Despite this, everyone was still excited to buy in. The community had a huge amount of optimism in the project and a lot of love and trust for the development team. Because of that, the community wanted to put their money where their mouths were to prove they were invested in Decentraland’s long-term success. This was important because of what Decentraland is. It’s a fully decentralized virtual world. It was important because none of it had any inherent value. Decentraland, and it’s cryptocurrency MANA, was only as valuable as people made it. But within the first 10 seconds of it’s coins existence, the value to it’s community tanked.
5 large investors, known as “whales”, were able to buy in early to the ICO. Though many of the details are unkown(one whale seems to be a known smart-contract pool), it looks like collusion with the creators of Decentraland, as one 10,000ETH(~$3,000,000) purchase was allowed to occur 3 hours before the start of the ICO(a partnership with an app, apparently).
Thus, a small handful of MANA-holders (last time I checked it was up to nine from five) took full control of Decentraland.

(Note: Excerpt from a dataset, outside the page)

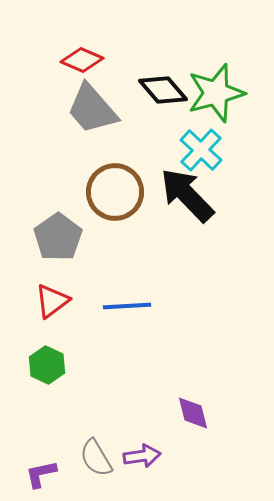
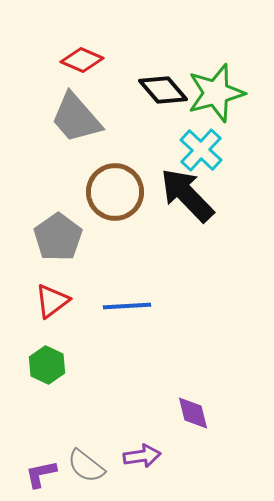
gray trapezoid: moved 16 px left, 9 px down
gray semicircle: moved 10 px left, 8 px down; rotated 21 degrees counterclockwise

Meaning 99.7% of Decentraland’s community had absolutely no stake in Decentraland.
So immediately, we got to work. We made a Slack channel to discuss our plans, here:
It was clear that we didn’t want to buy in to a project that was controlled by a select few, after being stabbed in the back by the team we trusted.
Currently, people are discussing ways to take power back from Decentraland. This includes things like hashtag campaign’s(#decentraland #boycottmana), identifying issues with Decentraland, and presenting proposals for what to do going forward.
We’re a small splinter community, but we’re working hard and fast moving forward. In less than 24 hours we’ve had hundreds of contributions from dozens of users. I presented a proposal to the #dev channel, and we’re doing our first survey to design the democratic process of a decentralized metaverse.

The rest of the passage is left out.